PROMPT |
All entries must be transcribed exactly, down to the last character.

Data items:
********************

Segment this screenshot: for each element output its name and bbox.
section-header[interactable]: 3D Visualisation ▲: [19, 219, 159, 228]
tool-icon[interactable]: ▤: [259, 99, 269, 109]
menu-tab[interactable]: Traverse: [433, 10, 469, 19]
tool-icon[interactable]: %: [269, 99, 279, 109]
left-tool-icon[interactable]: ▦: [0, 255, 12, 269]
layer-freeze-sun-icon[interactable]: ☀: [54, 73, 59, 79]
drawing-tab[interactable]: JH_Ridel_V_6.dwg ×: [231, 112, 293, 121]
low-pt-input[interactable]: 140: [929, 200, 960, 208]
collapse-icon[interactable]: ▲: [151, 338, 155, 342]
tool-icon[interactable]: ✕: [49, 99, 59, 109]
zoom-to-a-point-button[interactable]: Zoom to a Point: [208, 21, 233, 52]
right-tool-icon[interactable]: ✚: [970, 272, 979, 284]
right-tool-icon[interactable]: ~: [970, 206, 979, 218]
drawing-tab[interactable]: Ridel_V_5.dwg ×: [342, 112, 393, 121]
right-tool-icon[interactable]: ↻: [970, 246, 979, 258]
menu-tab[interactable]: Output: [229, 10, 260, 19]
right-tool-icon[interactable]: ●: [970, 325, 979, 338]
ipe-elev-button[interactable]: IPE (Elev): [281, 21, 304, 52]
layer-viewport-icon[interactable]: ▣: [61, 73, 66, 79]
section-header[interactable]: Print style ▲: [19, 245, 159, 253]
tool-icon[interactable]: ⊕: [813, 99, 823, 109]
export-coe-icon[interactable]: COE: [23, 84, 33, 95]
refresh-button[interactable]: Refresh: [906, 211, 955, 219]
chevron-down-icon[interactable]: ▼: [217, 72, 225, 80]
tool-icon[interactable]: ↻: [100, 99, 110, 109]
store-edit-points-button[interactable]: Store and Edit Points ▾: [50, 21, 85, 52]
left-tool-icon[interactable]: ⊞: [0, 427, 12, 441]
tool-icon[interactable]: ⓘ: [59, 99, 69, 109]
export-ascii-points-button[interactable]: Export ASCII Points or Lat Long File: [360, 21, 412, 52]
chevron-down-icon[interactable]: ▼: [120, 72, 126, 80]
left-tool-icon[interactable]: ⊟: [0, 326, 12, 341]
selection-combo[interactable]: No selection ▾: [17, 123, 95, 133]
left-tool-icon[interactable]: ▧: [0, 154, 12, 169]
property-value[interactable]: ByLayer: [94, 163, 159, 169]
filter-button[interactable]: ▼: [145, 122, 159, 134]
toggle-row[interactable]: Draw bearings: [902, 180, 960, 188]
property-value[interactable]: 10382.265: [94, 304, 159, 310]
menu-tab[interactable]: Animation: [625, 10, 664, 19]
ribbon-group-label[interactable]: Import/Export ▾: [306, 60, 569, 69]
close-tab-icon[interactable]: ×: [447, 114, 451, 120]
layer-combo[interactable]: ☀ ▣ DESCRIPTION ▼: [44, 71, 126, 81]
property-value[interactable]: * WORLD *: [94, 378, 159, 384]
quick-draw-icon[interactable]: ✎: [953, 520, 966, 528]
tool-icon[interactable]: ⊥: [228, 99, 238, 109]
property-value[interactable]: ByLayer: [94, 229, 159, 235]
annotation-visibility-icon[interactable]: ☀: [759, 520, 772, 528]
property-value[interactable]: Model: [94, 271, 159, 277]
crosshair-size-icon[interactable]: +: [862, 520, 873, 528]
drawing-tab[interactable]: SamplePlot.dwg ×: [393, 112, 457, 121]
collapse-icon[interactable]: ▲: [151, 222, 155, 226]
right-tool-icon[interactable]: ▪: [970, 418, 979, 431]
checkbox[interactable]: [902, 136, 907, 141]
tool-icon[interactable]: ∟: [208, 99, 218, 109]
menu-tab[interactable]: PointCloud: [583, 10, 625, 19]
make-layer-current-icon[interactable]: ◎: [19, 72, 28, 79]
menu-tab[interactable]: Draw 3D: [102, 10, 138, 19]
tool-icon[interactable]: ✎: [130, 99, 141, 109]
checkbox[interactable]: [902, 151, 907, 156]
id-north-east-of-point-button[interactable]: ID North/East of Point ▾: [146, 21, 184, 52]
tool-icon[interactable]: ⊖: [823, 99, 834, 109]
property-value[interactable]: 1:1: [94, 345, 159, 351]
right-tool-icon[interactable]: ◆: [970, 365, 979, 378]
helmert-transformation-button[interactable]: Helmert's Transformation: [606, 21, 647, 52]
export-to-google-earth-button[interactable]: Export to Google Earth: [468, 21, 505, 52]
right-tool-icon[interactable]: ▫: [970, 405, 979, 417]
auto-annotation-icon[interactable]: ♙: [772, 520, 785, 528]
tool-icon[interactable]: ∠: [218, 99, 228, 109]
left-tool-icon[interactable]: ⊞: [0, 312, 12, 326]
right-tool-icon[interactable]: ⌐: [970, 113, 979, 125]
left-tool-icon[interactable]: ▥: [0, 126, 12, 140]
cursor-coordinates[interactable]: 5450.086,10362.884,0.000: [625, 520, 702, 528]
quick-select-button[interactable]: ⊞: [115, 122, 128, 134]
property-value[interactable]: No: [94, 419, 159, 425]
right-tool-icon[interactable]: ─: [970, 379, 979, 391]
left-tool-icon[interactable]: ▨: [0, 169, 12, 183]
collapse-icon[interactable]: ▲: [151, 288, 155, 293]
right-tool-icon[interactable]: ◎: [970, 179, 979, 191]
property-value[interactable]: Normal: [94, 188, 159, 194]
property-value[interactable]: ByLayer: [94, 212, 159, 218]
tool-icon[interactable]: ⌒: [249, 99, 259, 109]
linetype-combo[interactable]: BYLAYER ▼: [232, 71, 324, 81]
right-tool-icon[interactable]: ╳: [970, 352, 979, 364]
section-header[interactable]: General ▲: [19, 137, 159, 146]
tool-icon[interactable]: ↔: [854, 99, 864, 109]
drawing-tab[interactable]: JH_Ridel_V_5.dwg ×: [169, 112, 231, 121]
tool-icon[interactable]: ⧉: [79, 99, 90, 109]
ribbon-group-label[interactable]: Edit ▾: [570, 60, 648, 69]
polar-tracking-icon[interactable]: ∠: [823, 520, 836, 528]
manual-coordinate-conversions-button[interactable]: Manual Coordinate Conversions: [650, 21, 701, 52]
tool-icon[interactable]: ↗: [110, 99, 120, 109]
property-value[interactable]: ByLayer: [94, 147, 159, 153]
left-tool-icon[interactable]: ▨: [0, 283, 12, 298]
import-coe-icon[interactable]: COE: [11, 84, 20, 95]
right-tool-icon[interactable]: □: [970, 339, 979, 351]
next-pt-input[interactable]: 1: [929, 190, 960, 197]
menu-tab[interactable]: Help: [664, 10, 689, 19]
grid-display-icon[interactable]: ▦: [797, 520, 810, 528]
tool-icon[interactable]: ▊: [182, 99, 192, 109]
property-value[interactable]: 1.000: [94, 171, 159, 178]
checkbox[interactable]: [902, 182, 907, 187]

********************

YOUR RESPONSE |
Segment this screenshot: for each element output its name and bbox.
section-header[interactable]: 3D Visualisation ▲: [19, 219, 159, 228]
tool-icon[interactable]: ▤: [259, 99, 269, 109]
menu-tab[interactable]: Traverse: [433, 10, 469, 19]
tool-icon[interactable]: %: [269, 99, 279, 109]
left-tool-icon[interactable]: ▦: [0, 255, 12, 269]
layer-freeze-sun-icon[interactable]: ☀: [54, 73, 59, 79]
drawing-tab[interactable]: JH_Ridel_V_6.dwg ×: [231, 112, 293, 121]
low-pt-input[interactable]: 140: [929, 200, 960, 208]
collapse-icon[interactable]: ▲: [151, 338, 155, 342]
tool-icon[interactable]: ✕: [49, 99, 59, 109]
zoom-to-a-point-button[interactable]: Zoom to a Point: [208, 21, 233, 52]
right-tool-icon[interactable]: ✚: [970, 272, 979, 284]
right-tool-icon[interactable]: ~: [970, 206, 979, 218]
drawing-tab[interactable]: Ridel_V_5.dwg ×: [342, 112, 393, 121]
right-tool-icon[interactable]: ↻: [970, 246, 979, 258]
menu-tab[interactable]: Output: [229, 10, 260, 19]
right-tool-icon[interactable]: ●: [970, 325, 979, 338]
ipe-elev-button[interactable]: IPE (Elev): [281, 21, 304, 52]
layer-viewport-icon[interactable]: ▣: [61, 73, 66, 79]
section-header[interactable]: Print style ▲: [19, 245, 159, 253]
tool-icon[interactable]: ⊕: [813, 99, 823, 109]
export-coe-icon[interactable]: COE: [23, 84, 33, 95]
refresh-button[interactable]: Refresh: [906, 211, 955, 219]
chevron-down-icon[interactable]: ▼: [217, 72, 225, 80]
tool-icon[interactable]: ↻: [100, 99, 110, 109]
store-edit-points-button[interactable]: Store and Edit Points ▾: [50, 21, 85, 52]
left-tool-icon[interactable]: ⊞: [0, 427, 12, 441]
tool-icon[interactable]: ⓘ: [59, 99, 69, 109]
export-ascii-points-button[interactable]: Export ASCII Points or Lat Long File: [360, 21, 412, 52]
chevron-down-icon[interactable]: ▼: [120, 72, 126, 80]
left-tool-icon[interactable]: ⊟: [0, 326, 12, 341]
selection-combo[interactable]: No selection ▾: [17, 123, 95, 133]
left-tool-icon[interactable]: ▧: [0, 154, 12, 169]
property-value[interactable]: ByLayer: [94, 163, 159, 169]
filter-button[interactable]: ▼: [145, 122, 159, 134]
toggle-row[interactable]: Draw bearings: [902, 180, 960, 188]
property-value[interactable]: 10382.265: [94, 304, 159, 310]
menu-tab[interactable]: Animation: [625, 10, 664, 19]
ribbon-group-label[interactable]: Import/Export ▾: [306, 60, 569, 69]
close-tab-icon[interactable]: ×: [447, 114, 451, 120]
layer-combo[interactable]: ☀ ▣ DESCRIPTION ▼: [44, 71, 126, 81]
property-value[interactable]: * WORLD *: [94, 378, 159, 384]
quick-draw-icon[interactable]: ✎: [953, 520, 966, 528]
tool-icon[interactable]: ⊥: [228, 99, 238, 109]
property-value[interactable]: ByLayer: [94, 229, 159, 235]
annotation-visibility-icon[interactable]: ☀: [759, 520, 772, 528]
property-value[interactable]: Model: [94, 271, 159, 277]
crosshair-size-icon[interactable]: +: [862, 520, 873, 528]
drawing-tab[interactable]: SamplePlot.dwg ×: [393, 112, 457, 121]
collapse-icon[interactable]: ▲: [151, 222, 155, 226]
right-tool-icon[interactable]: ▪: [970, 418, 979, 431]
checkbox[interactable]: [902, 136, 907, 141]
tool-icon[interactable]: ∟: [208, 99, 218, 109]
menu-tab[interactable]: PointCloud: [583, 10, 625, 19]
make-layer-current-icon[interactable]: ◎: [19, 72, 28, 79]
menu-tab[interactable]: Draw 3D: [102, 10, 138, 19]
tool-icon[interactable]: ✎: [130, 99, 141, 109]
checkbox[interactable]: [902, 151, 907, 156]
id-north-east-of-point-button[interactable]: ID North/East of Point ▾: [146, 21, 184, 52]
tool-icon[interactable]: ⊖: [823, 99, 834, 109]
property-value[interactable]: 1:1: [94, 345, 159, 351]
right-tool-icon[interactable]: ◆: [970, 365, 979, 378]
helmert-transformation-button[interactable]: Helmert's Transformation: [606, 21, 647, 52]
export-to-google-earth-button[interactable]: Export to Google Earth: [468, 21, 505, 52]
right-tool-icon[interactable]: ▫: [970, 405, 979, 417]
auto-annotation-icon[interactable]: ♙: [772, 520, 785, 528]
tool-icon[interactable]: ∠: [218, 99, 228, 109]
left-tool-icon[interactable]: ⊞: [0, 312, 12, 326]
right-tool-icon[interactable]: ⌐: [970, 113, 979, 125]
left-tool-icon[interactable]: ▥: [0, 126, 12, 140]
cursor-coordinates[interactable]: 5450.086,10362.884,0.000: [625, 520, 702, 528]
quick-select-button[interactable]: ⊞: [115, 122, 128, 134]
property-value[interactable]: No: [94, 419, 159, 425]
right-tool-icon[interactable]: ─: [970, 379, 979, 391]
left-tool-icon[interactable]: ▨: [0, 169, 12, 183]
collapse-icon[interactable]: ▲: [151, 288, 155, 293]
right-tool-icon[interactable]: ◎: [970, 179, 979, 191]
property-value[interactable]: Normal: [94, 188, 159, 194]
property-value[interactable]: ByLayer: [94, 212, 159, 218]
tool-icon[interactable]: ⌒: [249, 99, 259, 109]
linetype-combo[interactable]: BYLAYER ▼: [232, 71, 324, 81]
right-tool-icon[interactable]: ╳: [970, 352, 979, 364]
section-header[interactable]: General ▲: [19, 137, 159, 146]
tool-icon[interactable]: ↔: [854, 99, 864, 109]
drawing-tab[interactable]: JH_Ridel_V_5.dwg ×: [169, 112, 231, 121]
tool-icon[interactable]: ⧉: [79, 99, 90, 109]
ribbon-group-label[interactable]: Edit ▾: [570, 60, 648, 69]
polar-tracking-icon[interactable]: ∠: [823, 520, 836, 528]
manual-coordinate-conversions-button[interactable]: Manual Coordinate Conversions: [650, 21, 701, 52]
tool-icon[interactable]: ↗: [110, 99, 120, 109]
property-value[interactable]: ByLayer: [94, 147, 159, 153]
left-tool-icon[interactable]: ▨: [0, 283, 12, 298]
import-coe-icon[interactable]: COE: [11, 84, 20, 95]
right-tool-icon[interactable]: □: [970, 339, 979, 351]
next-pt-input[interactable]: 1: [929, 190, 960, 197]
menu-tab[interactable]: Help: [664, 10, 689, 19]
grid-display-icon[interactable]: ▦: [797, 520, 810, 528]
tool-icon[interactable]: ▊: [182, 99, 192, 109]
property-value[interactable]: 1.000: [94, 171, 159, 178]
checkbox[interactable]: [902, 182, 907, 187]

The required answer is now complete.